AWS Free-Tier Account
AWS provides a free-tier (within their individual free usage stipulations) account, and one of the included storage services is S3. Thus, you can maximize cost savings and reduce errors before making a large investment by testing services to optimize your ML and AI workflows.
AWS Account Setup and Navigation
Generally, you need an AWS account with Amazon. A good description of the steps is available at https://support.sou.edu/kb/articles/amazon-web-services-account-creation. The steps might vary a little bit, as Amazon might make changes to its processes.
The general steps are:
- Create a personal account (if needed; many of you might already be Amazon customers), which might also need a security check.
- Create an AWS account. AWS account creation also requires credit card information. But you can also use credit codes.
- The AWS free tier offers limited capability for 1 year. The details are at https://aws.amazon.com/free/?all-free-tier.sort-by=item.additionalFields.SortRank&all-free-tier.sort-order=asc.
Downloading the Support Materials for This Book
In this book, you will be programming AWS APIs using Jupyter notebooks, uploading images for AI services and text files to S3, and even writing short code for Lambda functions. These files and programs are located in a GitHub repository, https://packt.live/2O67hxH. You can download the files using the Download ZIP
button and then unzip the file:
As an example, we have downloaded the files into the Documents/aws-book/The-Applied-AI-and-Natural-Language-Processing-with-AWS
directory:
A Word about Jupyter Notebooks
Some of the programs in this book use Jupyter notebooks to run. You will recognize them by the .ipynb
file extensions. If you haven't already used Jupyter notebooks, please follow the Installation and setup
in the Preface.
Importing and Exporting Data into S3
The way AWS handles big data is by providing the AWS Import/Export service, which allows you to transfer large amounts of data to AWS.
How it works is you mail your storage device to AWS, and AWS will transfer that data using Amazon's high-speed network.
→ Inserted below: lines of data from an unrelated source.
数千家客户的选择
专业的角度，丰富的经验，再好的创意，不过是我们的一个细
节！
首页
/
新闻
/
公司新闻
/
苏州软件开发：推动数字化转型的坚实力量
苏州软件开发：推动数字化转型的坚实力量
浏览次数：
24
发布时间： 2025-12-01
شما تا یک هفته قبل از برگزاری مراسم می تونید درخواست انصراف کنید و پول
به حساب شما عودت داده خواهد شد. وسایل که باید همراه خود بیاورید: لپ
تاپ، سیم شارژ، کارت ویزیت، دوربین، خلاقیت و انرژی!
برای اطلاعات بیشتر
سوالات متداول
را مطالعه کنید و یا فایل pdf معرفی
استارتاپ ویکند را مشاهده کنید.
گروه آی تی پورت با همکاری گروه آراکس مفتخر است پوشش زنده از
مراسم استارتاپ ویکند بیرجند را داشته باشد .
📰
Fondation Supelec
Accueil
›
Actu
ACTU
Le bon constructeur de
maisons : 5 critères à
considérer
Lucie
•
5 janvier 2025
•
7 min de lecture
Your big data will be loaded into AWS the next business day after it arrives. Once data has been loaded, the storage device is returned to the owner. This is a more cost-efficient way of transferring huge amounts of data and is much faster than transferring it via the internet.
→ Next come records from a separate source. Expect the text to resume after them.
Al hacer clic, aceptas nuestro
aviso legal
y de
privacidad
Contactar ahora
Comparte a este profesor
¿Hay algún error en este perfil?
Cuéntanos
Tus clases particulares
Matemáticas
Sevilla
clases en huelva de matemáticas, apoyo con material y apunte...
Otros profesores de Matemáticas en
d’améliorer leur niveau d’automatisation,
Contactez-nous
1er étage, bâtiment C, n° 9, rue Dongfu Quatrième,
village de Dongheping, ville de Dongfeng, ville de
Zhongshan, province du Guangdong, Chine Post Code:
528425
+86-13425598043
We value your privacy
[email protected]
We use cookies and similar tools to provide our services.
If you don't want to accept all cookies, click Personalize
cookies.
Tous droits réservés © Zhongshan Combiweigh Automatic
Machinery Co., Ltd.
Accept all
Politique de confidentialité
If the amount of data that you need to put into S3 is relatively small, you can simply upload it from your computer. Today, with the increasing capacity of broadband networks, "small" becomes bigger and bigger. Our guideline is 1 TB. Once you have more than this, you may need to think of faster ways to put the data in S3. One of them is the AWS Import/Export Disk Service (https://aws.amazon.com/snowball/disk/details/), where you package your data on a device provided by AWS and ship it to them. Significant amounts of data can then be loaded within a day or a few days.
How S3 Differs from a Filesystem
S3 is used to store almost any type of file, thus, it can get confused with a traditional filesystem because of this similarity. However, S3 differs in a few ways from a traditional filesystem. The folders in a traditional filesystem are buckets in S3; a file in a traditional filesystem is an object in S3. S3 uses objects since you can store any data type (that is, more than files) in buckets.
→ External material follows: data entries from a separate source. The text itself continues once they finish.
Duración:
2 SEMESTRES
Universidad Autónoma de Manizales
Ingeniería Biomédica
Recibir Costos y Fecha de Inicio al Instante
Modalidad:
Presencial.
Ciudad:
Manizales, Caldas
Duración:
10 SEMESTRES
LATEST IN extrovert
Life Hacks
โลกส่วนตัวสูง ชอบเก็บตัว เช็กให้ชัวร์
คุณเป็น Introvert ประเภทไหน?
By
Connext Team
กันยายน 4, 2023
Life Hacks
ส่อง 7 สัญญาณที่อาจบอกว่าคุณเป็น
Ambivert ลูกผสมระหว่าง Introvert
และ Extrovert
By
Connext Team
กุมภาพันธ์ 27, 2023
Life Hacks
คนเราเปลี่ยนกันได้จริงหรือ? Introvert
Another difference is how objects can be accessed. Objects stored in buckets can be accessed from a web service endpoint (such as a web browser, for example, Chrome or Firefox), so each object requires a globally unique name. The name restrictions for objects are similar to the restrictions in selecting a URL when creating a new website. You need to select a unique URL, according to the same logic that your house has a unique address.
For example, if you created a bucket (with public permission settings) named myBucket
and then uploaded a text file named pos_sentiment__leaves_of_grass.txt
to the bucket, the object would be accessible from a web browser via the corresponding subdomain.